Exit Stage Left may have impressed with his gameness but Unbridled Forever impressed with her class. Spotting Silverbulletday co-favorite Divine Beauty recent conditioning and a soft pace, Unbridled’s Song daughter of Kentucky Oaks winner Lemons Forever, Dallas Stewart’s filly had her rival measured soon after entering in the lane, lengthening stride the closer she got to the wire. Distance will be a non-issue. This is a good filly beneath a confident Robby Albarado.
Bob Baffert-trained runners finished 1-2 in the Strub Stakes for four year olds at Santa Anita. Super-sharp Shakin It Up beat stablemate Governor Charlie by a clever 2-1/4 lengths, the latter making his first time since May, 2013 at Pimlico. Shakin It Up answered any distance doubts with authority, pouncing on his mate soon after entering the straight to win going away with Mike Smith’s stick pointing south. Hollendorfer’s 7-5 favorite was a non-threatening third after stumbling at the break and angling out wide into the lane. Should benefit, and more ground figures to help.
Must See TV? We'll See
The DVR is set for 10 p.m. Tuesday for the debut of “Horseplayers” on the new Esquire Network. I’m hopeful, but I’m fearful, too.
I’m not sure what the producers and writers ultimately will be going for here. Is it following a bunch of colorful characters as they walk the simulcast plank or more of a look of the entire horseplaying experience a la poker programming?
Will a light shine on the hours of homework, the research needed to find winning angles that work today but not necessarily tomorrow? Or will it about the psychology of gambling, the W’s and L’s associated with making bets that could put a gambler on tilt?
Will it teach the uninformed that every time they see a horseplayer lose two of every three bets he makes that they're witnessing genius in action? Indeed, it should promote the idea that playing the races is fun, even when losing makes a player grumpy and fills him with self-doubt; Losing money has this effect on people..

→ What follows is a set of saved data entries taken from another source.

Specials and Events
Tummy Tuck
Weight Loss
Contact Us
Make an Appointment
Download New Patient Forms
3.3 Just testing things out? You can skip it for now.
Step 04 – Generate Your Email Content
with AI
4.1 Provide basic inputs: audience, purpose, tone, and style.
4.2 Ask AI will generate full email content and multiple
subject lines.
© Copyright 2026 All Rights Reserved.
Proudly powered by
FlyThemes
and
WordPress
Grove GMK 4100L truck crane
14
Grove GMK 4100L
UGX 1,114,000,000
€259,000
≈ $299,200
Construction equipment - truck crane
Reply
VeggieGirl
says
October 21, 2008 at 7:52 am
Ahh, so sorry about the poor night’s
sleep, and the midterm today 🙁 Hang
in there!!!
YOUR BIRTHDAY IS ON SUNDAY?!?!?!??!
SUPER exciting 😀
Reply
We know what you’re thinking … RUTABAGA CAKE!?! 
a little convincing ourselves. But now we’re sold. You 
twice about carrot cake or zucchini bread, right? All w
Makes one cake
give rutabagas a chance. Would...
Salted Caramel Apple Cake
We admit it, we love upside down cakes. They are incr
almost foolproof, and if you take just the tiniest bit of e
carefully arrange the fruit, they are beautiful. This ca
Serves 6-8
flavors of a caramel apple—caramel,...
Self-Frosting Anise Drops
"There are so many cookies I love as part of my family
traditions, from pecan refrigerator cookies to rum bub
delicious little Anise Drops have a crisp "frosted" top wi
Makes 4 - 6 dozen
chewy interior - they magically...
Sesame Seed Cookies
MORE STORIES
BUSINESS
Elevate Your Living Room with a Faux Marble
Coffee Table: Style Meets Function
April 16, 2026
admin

Making the horseplaying experience enticing will in itself be easier said than done. Becoming proficient, never mind successful, requires dedication, patience and an open mind. Know a lot of people like that? For the most part, America loves its game shows and mindless reality series. Here's hoping that the cerebral aspects of handicapping will be presented and perceived as a rewarding aspect in and of itself.

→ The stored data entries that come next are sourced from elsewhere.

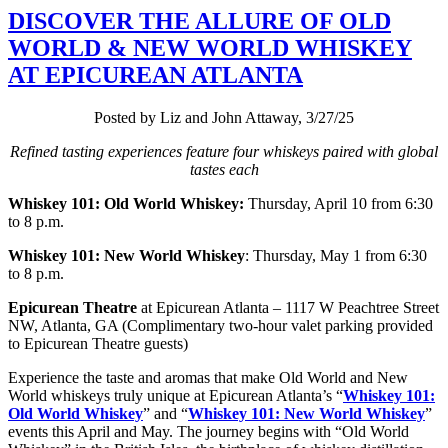
DISCOVER THE ALLURE OF OLD
WORLD & NEW WORLD WHISKEY
AT EPICUREAN ATLANTA
Posted by Liz and John Attaway, 3/27/25
Refined tasting experiences feature four whiskeys paired with global
tastes each
Whiskey 101: Old World Whiskey:
Thursday, April 10 from 6:30
to 8 p.m.
Whiskey 101:
New World Whiskey
: Thursday, May 1 from 6:30
to 8 p.m.
Epicurean Theatre
at Epicurean Atlanta – 1117 W Peachtree Street
NW, Atlanta, GA (Complimentary two-hour valet parking provided
to Epicurean Theatre guests)
Experience the taste and aromas that make Old World and New
World whiskeys truly unique at Epicurean Atlanta’s “
Whiskey 101:
Old World Whiskey
” and “
Whiskey 101: New World Whiskey
”
events this April and May. The journey begins with “Old World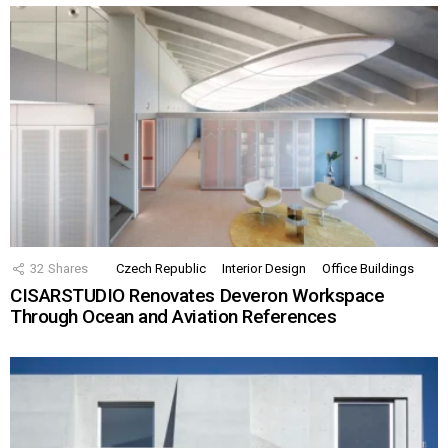
32
Shares
Czech Republic
Interior Design
Office Buildings
CISARSTUDIO Renovates Deveron Workspace
Through Ocean and Aviation References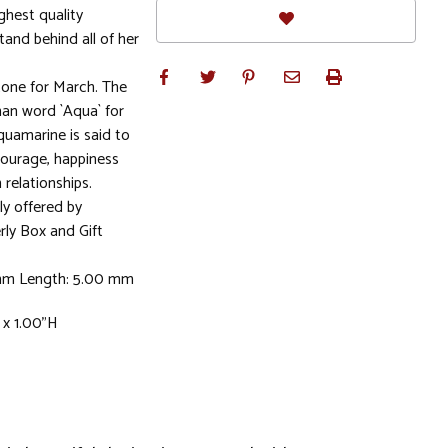
ghest quality
stand behind all of her
ne for March. The
n word `Aqua` for
quamarine is said to
courage, happiness
 relationships.
ly offered by
rly Box and Gift
 mm Length: 5.00 mm
 x 1.00"H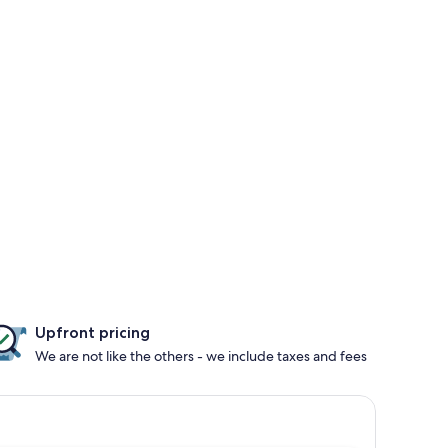
Upfront pricing
We are not like the others - we include taxes and fees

I hope the producers are not looking to create latter day Damon Runyon characters. Even in the age when something like Duck Dynasty is popular, programming, lowest common denominator thinking won't create lifelong fans. Only love can do that. Some intellectual aspects of the handicapping process, among other storylines, set a pitch-perfect tone in the abbreviated HBO series, “Luck.” It’s what the demise of the show so very unfortunate.